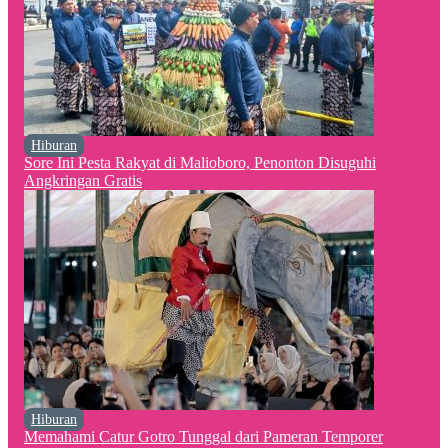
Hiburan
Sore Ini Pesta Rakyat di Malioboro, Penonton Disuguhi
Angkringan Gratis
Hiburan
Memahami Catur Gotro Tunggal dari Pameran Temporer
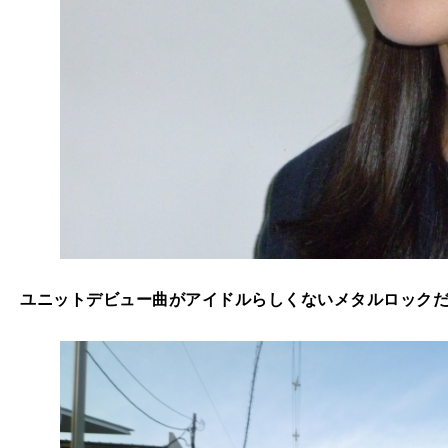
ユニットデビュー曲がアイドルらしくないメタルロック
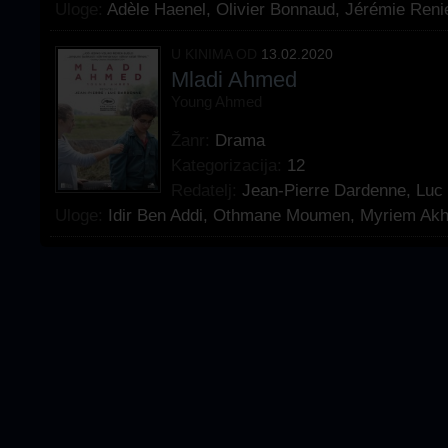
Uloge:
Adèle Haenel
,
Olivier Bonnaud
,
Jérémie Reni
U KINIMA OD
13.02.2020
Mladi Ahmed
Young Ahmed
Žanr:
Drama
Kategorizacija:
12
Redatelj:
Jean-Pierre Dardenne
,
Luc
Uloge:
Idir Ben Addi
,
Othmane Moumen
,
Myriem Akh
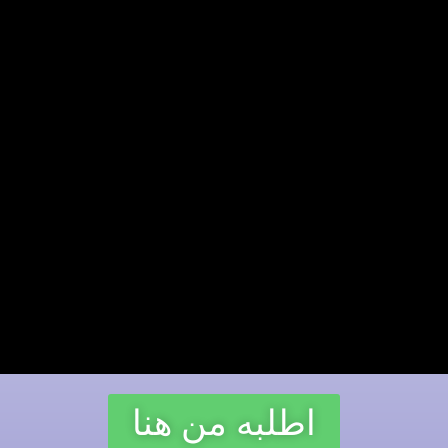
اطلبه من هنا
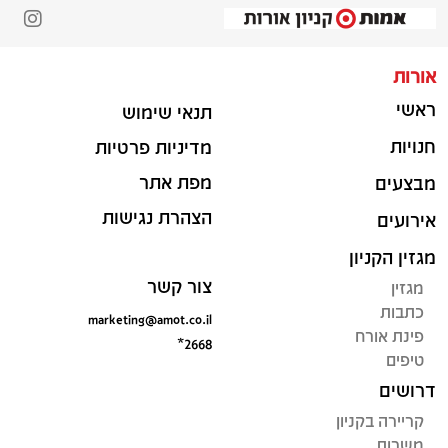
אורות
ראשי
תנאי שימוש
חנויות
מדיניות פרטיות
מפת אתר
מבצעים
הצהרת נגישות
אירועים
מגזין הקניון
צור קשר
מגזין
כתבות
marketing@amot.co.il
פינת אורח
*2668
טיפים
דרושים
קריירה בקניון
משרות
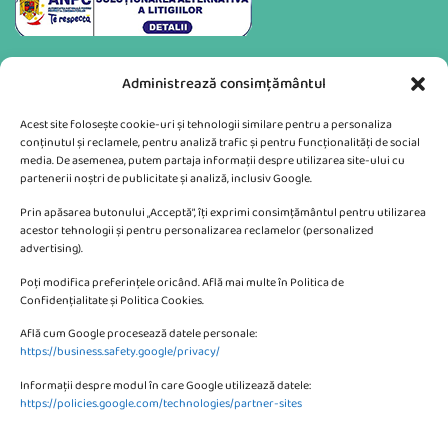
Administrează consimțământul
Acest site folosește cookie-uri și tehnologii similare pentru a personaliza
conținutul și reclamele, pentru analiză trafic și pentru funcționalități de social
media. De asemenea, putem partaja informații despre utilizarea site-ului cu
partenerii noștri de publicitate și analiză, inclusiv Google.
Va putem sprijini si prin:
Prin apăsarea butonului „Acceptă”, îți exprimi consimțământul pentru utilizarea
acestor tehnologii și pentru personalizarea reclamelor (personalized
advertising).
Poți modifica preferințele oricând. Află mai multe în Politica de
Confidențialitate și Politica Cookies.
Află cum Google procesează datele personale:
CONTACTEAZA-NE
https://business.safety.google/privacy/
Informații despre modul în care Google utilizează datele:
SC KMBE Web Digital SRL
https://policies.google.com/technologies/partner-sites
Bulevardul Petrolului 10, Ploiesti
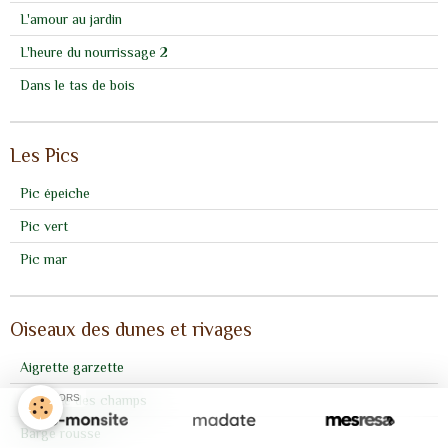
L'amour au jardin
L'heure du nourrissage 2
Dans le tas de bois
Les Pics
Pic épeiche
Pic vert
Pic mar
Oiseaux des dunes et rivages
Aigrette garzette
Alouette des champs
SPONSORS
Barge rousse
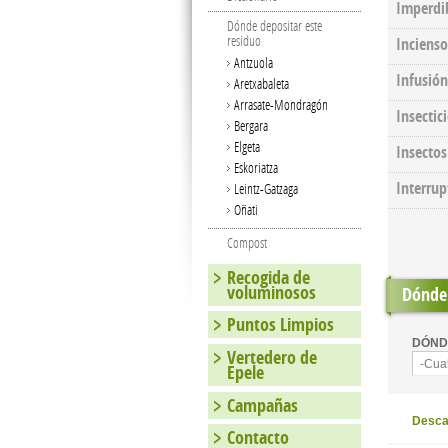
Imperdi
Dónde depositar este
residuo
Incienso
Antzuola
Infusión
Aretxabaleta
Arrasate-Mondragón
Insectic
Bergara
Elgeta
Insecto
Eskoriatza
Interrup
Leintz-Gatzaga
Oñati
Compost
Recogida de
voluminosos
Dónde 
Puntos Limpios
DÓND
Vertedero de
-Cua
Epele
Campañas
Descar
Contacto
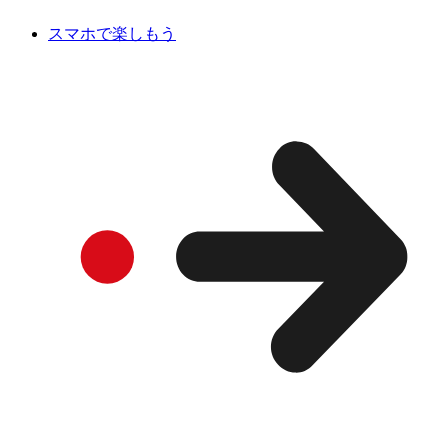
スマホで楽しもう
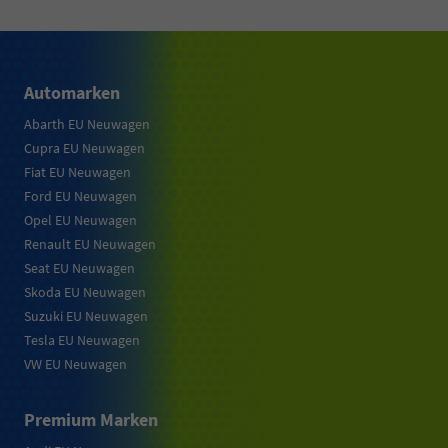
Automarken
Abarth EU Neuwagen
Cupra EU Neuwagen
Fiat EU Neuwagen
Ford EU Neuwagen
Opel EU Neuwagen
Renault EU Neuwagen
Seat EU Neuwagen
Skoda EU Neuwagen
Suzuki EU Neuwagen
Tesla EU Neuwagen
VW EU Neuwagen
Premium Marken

════════════════

Without the pictures, restate all of the entries above verbatim.

Hiburan
Sore Ini Pesta Rakyat di Malioboro, Penonton Disuguhi
Angkringan Gratis
Hiburan
Memahami Catur Gotro Tunggal dari Pameran Temporer
ユニットデビュー曲がアイドルらしくないメタルロック
Uloge:
Adèle Haenel
,
Olivier Bonnaud
,
Jérémie Reni
U KINIMA OD
13.02.2020
Mladi Ahmed
Young Ahmed
Žanr:
Drama
Kategorizacija:
12
Redatelj:
Jean-Pierre Dardenne
,
Luc
Uloge:
Idir Ben Addi
,
Othmane Moumen
,
Myriem Akh
اطلبه من هنا
אורות
ראשי
תנאי שימוש
חנויות
מדיניות פרטיות
מפת אתר
מבצעים
הצהרת נגישות
אירועים
מגזין הקניון
צור קשר
מגזין
כתבות
marketing@amot.co.il
פינת אורח
*2668
טיפים
דרושים
קריירה בקניון
משרות
Administrează consimțământul
Acest site folosește cookie-uri și tehnologii similare pentru a personaliza
conținutul și reclamele, pentru analiză trafic și pentru funcționalități de social
media. De asemenea, putem partaja informații despre utilizarea site-ului cu
partenerii noștri de publicitate și analiză, inclusiv Google.
Va putem sprijini si prin:
Prin apăsarea butonului „Acceptă”, îți exprimi consimțământul pentru utilizarea
acestor tehnologii și pentru personalizarea reclamelor (personalized
advertising).
Poți modifica preferințele oricând. Află mai multe în Politica de
Confidențialitate și Politica Cookies.
Află cum Google procesează datele personale:
CONTACTEAZA-NE
https://business.safety.google/privacy/
Informații despre modul în care Google utilizează datele:
SC KMBE Web Digital SRL
https://policies.google.com/technologies/partner-sites
Bulevardul Petrolului 10, Ploiesti
L'amour au jardin
L'heure du nourrissage 2
Dans le tas de bois
Les Pics
Pic épeiche
Pic vert
Pic mar
Oiseaux des dunes et rivages
Aigrette garzette
Alouette des champs
SPONSORS
Barge rousse
Imperdi
Dónde depositar este
residuo
Incienso
Antzuola
Infusión
Aretxabaleta
Arrasate-Mondragón
Insectic
Bergara
Elgeta
Insecto
Eskoriatza
Interrup
Leintz-Gatzaga
Oñati
Compost
Recogida de
voluminosos
Dónde 
Puntos Limpios
DÓND
Vertedero de
-Cua
Epele
Campañas
Descar
Contacto
スマホで楽しもう
Automarken
Abarth EU Neuwagen
Cupra EU Neuwagen
Fiat EU Neuwagen
Ford EU Neuwagen
Opel EU Neuwagen
Renault EU Neuwagen
Seat EU Neuwagen
Skoda EU Neuwagen
Suzuki EU Neuwagen
Tesla EU Neuwagen
VW EU Neuwagen
Premium Marken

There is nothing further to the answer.